Monday, February 22, 2021

Education, Outreach, and Firearm Restrictions Offer Effective and Scalable Suicide Prevention

Educating primary care physicians on depression management, increasing awareness about mental illness and suicide among high school students, and reaching out to previously hospitalized psychiatric patients after discharge represent several of the most effective and scalable approaches to suicide prevention, according to a review in AJP in Advance.

J. John Mann, M.D., and colleagues at Columbia University reviewed 97 clinical trials and 30 population-level studies published between 2005 and 2019 that explored interventions aimed at reducing suicides or suicidal behavior such as self-harm. “We focused on suicidal behavior as an outcome and not suicidal ideation, because there is a closer relationship between nonfatal suicide attempts and suicide deaths than there is between suicidal ideation and suicide deaths,” they wrote.
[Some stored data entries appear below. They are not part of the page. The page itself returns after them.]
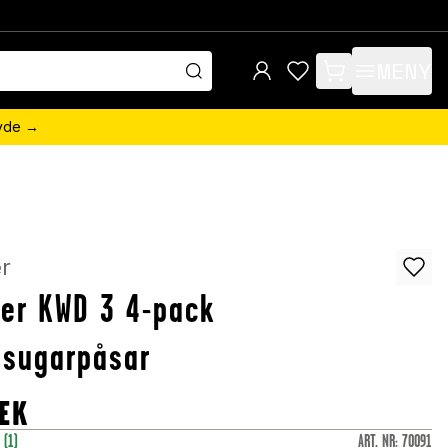
MENY
items in cart, view 
övde →
r
er KWD 3 4-pack
sugarpåsar
EK
r
(1)
ART. NR
:
70091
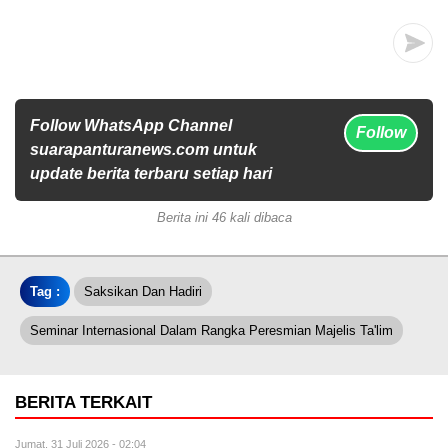
Follow WhatsApp Channel
Follow
suarapanturanews.com untuk
update berita terbaru setiap hari
Berita ini 46 kali dibaca
Tag :
Saksikan Dan Hadiri
Seminar Internasional Dalam Rangka Peresmian Majelis Ta'lim
BERITA TERKAIT
Jumat, 31 Juli 2026 - 02:04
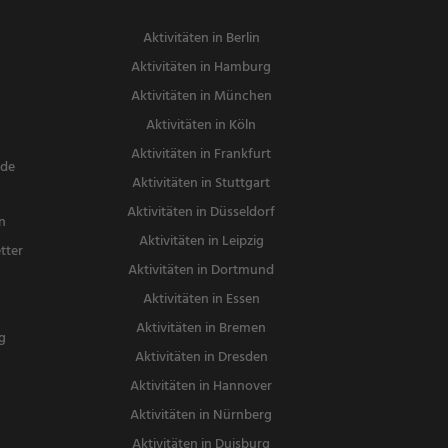
Aktivitäten in Berlin
Aktivitäten in Hamburg
Aktivitäten in München
Aktivitäten in Köln
Aktivitäten in Frankfurt
nde
Aktivitäten in Stuttgart
Aktivitäten in Düsseldorf
n
Aktivitäten in Leipzig
tter
Aktivitäten in Dortmund
n
Aktivitäten in Essen
Aktivitäten in Bremen
g
Aktivitäten in Dresden
Aktivitäten in Hannover
Aktivitäten in Nürnberg
Aktivitäten in Duisburg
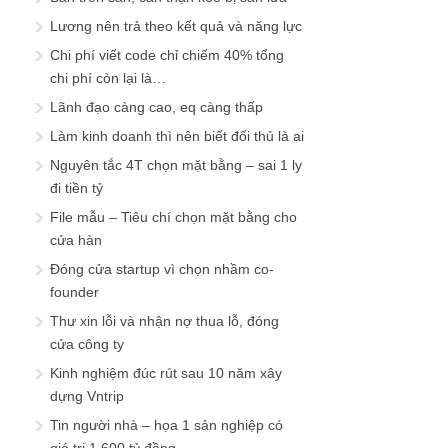
Lương nên trả theo kết quả và năng lực
Chi phí viết code chỉ chiếm 40% tổng
chi phí còn lại là…
Lãnh đạo càng cao, eq càng thấp
Làm kinh doanh thì nên biết đối thủ là ai
Nguyên tắc 4T chọn mặt bằng – sai 1 ly
đi tiền tỷ
File mẫu – Tiêu chí chọn mặt bằng cho
cửa hàn
Đóng cửa startup vì chọn nhầm co-
founder
Thư xin lỗi và nhận nợ thua lỗ, đóng
cửa công ty
Kinh nghiệm đúc rút sau 10 năm xây
dựng Vntrip
Tin người nhà – họa 1 sản nghiệp có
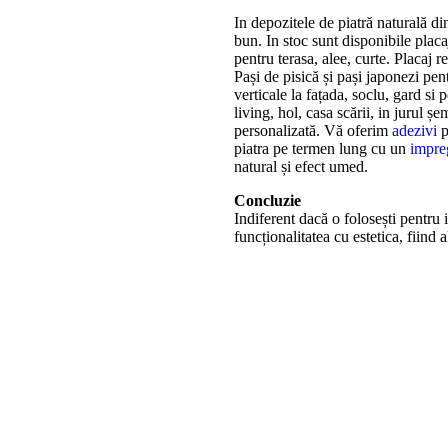
In depozitele de piatră naturală 
bun. In stoc sunt disponibile placa
pentru terasa, alee, curte. Placaj r
Pași de pisică și pași japonezi pent
verticale la fațada, soclu, gard si p
living, hol, casa scării, in jurul
personalizată. Vă oferim
adezivi
p
piatra pe termen lung cu un
impre
natural și efect umed.
Concluzie
Indiferent dacă o folosești pentru 
funcționalitatea cu estetica, fiind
The authors focused on a variety of suicide prevention strategies, including education campaigns, screening tools, medication, psychotherapy, follow-up contact with people who had attempted suicide, and restricting access to firearms. The authors evaluated each strategy on the following two criteria: evidence that the method prevented suicide attempts and the reliability with which it could be scaled up to city, county, state, and/or national levels.

Most studies found the interventions examined were superior to control at preventing suicide attempts. Among interventions that could be easily scaled up, four showed strong evidence of effect:

  • Educating youth about suicidal behaviors (100% of studies included in this review found this approach to be an effective intervention)
  • Firearm restrictions (98% of studies)
  • General practitioner education (83% of studies)
  • Outreach to recently discharged patients (70% of studies)

“Doctors in primary care and other nonpsychiatric care settings see 45% of future suicide decedents in the 30 days prior to suicide, and 77% within 12 months of suicide, about double the rate of mental health professionals,” Mann and colleagues wrote. “Therefore, educating nonpsychiatrist physicians may prevent more suicides than further training for psychiatrists.”

They added, “Further suicide rate reduction requires evaluating newer approaches, such as electronic health record–derived algorithms, internet-based screening methods, ketamine’s potential benefit for preventing attempts, and passive monitoring of acute suicide risk change.”